The dual cards achieve 44GB memory via NVLink, which is sufficient to accommodate 27B-31B quantized models, and have sufficient computing resources.

## Software Stack Optimization: Core Technology Analysis

The project integrates multiple key optimization technologies:
- **Marlin Quantization Format**: Optimized for SM75 architecture, balancing precision and memory usage;
- **FlashQLA/FlashInfer/FlashAttention2**: Improve throughput in the prefill phase;
- **TurboQuant & INT8 KV Cache**: Compress key-value cache to support longer context;
- **Native MTP Speculative Decoding**: Generate multiple tokens in one forward pass to accelerate decoding;
- **CUDA Graph Optimization**: Reduce CPU overhead and lower latency jitter.
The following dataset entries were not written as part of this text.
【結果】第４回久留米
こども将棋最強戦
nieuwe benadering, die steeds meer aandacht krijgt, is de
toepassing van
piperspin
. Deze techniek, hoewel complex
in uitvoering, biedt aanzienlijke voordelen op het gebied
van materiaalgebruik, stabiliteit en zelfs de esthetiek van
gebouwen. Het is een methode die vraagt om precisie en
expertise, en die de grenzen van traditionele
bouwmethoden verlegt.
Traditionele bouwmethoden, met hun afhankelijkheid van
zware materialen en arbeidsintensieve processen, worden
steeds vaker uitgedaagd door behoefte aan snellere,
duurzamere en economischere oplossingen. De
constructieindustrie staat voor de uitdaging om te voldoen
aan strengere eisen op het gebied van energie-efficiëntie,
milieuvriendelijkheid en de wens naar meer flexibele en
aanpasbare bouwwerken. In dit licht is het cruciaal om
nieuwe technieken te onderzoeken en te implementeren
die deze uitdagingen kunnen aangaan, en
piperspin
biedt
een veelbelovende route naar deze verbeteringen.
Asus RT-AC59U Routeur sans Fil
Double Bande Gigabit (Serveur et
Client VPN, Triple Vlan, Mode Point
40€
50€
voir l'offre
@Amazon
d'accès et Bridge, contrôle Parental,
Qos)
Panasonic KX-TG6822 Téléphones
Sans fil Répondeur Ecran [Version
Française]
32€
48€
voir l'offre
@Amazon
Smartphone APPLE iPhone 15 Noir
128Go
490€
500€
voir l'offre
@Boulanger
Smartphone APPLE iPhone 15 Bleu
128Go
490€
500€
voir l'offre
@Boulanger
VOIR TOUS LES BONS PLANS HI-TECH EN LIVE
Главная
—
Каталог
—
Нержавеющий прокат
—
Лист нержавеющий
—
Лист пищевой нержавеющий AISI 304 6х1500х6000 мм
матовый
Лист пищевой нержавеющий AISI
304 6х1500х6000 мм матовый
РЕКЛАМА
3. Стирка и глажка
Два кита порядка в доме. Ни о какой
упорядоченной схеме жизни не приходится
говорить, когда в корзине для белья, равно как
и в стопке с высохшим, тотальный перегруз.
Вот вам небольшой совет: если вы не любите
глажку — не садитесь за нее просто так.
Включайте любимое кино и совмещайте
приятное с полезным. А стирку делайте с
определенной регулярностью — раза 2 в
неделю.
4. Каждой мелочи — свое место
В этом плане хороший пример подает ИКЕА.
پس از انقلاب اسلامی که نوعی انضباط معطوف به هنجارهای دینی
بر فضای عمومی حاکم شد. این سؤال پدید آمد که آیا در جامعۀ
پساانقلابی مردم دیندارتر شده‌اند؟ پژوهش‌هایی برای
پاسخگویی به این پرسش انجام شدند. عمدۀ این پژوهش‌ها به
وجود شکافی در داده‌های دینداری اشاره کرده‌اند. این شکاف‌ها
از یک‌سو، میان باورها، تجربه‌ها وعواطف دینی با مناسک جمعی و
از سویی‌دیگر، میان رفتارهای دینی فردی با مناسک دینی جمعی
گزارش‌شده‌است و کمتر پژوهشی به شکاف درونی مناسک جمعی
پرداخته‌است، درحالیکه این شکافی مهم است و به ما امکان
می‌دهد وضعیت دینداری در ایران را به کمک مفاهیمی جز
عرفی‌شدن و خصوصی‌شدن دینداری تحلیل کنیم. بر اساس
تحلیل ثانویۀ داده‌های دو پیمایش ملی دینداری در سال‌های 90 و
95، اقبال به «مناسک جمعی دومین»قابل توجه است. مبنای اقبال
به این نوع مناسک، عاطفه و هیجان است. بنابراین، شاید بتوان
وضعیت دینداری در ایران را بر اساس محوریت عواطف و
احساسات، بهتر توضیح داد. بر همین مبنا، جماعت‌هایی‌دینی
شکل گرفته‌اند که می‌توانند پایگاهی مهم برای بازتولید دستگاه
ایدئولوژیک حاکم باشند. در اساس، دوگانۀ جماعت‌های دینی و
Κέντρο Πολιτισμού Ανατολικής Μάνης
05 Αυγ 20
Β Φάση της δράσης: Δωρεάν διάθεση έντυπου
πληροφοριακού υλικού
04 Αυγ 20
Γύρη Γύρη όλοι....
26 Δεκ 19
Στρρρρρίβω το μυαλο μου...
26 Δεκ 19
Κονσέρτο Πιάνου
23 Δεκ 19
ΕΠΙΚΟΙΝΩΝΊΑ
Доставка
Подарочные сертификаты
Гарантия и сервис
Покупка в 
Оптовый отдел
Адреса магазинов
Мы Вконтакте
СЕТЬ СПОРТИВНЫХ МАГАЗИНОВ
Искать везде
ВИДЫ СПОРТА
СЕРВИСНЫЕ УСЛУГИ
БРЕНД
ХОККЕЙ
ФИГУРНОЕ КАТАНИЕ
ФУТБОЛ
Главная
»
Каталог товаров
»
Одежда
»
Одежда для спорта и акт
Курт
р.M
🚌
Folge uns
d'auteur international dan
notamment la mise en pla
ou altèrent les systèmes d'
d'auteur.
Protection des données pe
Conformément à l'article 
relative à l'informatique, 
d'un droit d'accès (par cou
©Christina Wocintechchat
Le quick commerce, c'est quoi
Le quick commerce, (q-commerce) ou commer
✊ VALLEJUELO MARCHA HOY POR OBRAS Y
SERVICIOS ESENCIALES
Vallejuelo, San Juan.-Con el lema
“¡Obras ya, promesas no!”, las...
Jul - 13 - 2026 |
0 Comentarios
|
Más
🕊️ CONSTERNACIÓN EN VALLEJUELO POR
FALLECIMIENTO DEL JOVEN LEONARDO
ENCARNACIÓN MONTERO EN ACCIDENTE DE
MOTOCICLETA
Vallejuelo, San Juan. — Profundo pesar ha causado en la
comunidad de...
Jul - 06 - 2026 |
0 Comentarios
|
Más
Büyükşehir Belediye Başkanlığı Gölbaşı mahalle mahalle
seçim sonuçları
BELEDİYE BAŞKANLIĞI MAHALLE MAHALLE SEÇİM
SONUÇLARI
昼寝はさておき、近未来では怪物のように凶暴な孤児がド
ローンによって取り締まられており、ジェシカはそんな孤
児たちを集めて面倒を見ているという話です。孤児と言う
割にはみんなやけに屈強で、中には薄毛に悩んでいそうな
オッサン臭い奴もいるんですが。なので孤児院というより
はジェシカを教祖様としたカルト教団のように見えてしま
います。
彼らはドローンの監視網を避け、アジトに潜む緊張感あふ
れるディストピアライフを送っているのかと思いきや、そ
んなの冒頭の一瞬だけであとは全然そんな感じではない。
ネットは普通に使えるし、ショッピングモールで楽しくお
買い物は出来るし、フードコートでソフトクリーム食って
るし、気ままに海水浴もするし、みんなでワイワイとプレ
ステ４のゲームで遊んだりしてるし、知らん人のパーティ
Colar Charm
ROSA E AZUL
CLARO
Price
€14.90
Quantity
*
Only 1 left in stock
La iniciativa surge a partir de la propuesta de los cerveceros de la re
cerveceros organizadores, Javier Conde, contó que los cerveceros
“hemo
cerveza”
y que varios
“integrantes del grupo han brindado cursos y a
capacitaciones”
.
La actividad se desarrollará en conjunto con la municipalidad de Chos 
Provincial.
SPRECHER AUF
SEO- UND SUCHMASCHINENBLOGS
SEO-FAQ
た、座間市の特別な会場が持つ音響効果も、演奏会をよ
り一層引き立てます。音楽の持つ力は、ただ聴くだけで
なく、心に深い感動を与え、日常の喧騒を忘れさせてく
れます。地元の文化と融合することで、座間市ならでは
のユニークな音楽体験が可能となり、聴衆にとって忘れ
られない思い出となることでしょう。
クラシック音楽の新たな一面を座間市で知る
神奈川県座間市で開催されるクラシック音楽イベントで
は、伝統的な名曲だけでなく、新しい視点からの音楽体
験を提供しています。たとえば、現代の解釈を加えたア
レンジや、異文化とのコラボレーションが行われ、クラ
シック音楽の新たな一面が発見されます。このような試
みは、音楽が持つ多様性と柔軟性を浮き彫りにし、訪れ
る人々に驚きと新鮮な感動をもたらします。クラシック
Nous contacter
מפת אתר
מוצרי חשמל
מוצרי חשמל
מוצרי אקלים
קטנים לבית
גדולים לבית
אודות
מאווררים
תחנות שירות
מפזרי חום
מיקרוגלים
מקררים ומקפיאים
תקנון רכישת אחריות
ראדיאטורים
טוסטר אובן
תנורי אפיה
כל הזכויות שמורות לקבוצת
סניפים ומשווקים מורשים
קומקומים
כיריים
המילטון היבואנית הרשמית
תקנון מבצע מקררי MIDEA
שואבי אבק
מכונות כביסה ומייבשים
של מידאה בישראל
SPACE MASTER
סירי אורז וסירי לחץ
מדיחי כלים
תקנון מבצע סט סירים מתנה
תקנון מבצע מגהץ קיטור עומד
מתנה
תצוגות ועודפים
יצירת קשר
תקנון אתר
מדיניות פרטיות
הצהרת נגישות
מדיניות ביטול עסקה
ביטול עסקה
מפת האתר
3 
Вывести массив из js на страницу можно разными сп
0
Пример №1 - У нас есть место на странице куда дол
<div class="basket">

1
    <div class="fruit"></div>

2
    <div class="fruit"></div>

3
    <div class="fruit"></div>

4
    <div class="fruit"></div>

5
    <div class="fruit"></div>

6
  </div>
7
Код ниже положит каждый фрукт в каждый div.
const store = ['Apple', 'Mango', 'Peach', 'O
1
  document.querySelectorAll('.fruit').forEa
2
## Practical Configuration: Recommended Scheme for Qwen3.6 27B

Taking Qwen3.6 27B as the core, three KV cache precision schemes and recommended configurations are provided:

**KV Cache Precision Comparison**
| Feature | FP16 KV | INT8 KV | TQ4NC KV |
|---------|---------|---------|----------|
| Marlin Weight Quantization | ✅ AWQ/GPTQ | ✅ AWQ/GPTQ | ✅ AWQ/GPTQ |
| Native MTP3 Decoding | ✅ High speed for short context | ✅ Balance between capacity and speed | ✅ Compressed capacity |
| Native 262K Context | ✅ No MTP support | ⚠️ Candidate scheme | ✅ Recommended for services |
| Multimodal Image Service | ✅ Default route | 🔴 Output corrupted | ✅ Recommended for images |

**Recommended Configurations**
1. High-quality native context: FP16 KV + 262K context (no MTP);
2. Short context high speed: FP16 KV +8K-16K + MTP3;
3. High compression capacity: TQ4NC KV +262K + MTP3;
4. Multimodal service: TQ4NC KV +262K + MTP3.

## Performance Test: Actual Performance of Qwen3.6 27B

Qwen3.6 27B performance test results:
- **Prefill**: Reaches 1747 tok/s at 4096 token length, first response latency for long documents <3 seconds;
- **Decoding**: When outputting 128 tokens, MTP3 mode reaches over 100 tok/s, close to a smooth streaming experience;
- MTP3 is the recommended value: balances acceptance rate and actual throughput; although MTP5 has a higher theoretical value, it is not practical enough.

## Limitations & Notes

The project has the following limitations:
1. **Non-multi-tenant architecture**: Optimized for single concurrency; multiple agents require queue isolation;
2. **INT8 KV image service issue**: Text works normally, but output is corrupted in image scenarios;
3. **FP16 262K context limitation**: Only supports real long prompts in non-MTP mode; MTP3 mode is prone to OOM (Out of Memory).

## Summary & Recommendations: Value Mining of Old Hardware

**Summary**
This project demonstrates the value of reusing old hardware: the seven-year-old 2080 Ti can run mainstream medium-scale models through software optimization, with performance exceeding that of a new-generation single card at double the price.

**Recommendations**
Developers with limited budgets can choose this scheme, no need for the latest hardware investment, and tap into the potential of old hardware through open-source optimization. The threshold for large model inference lies more in the software stack's full utilization of hardware.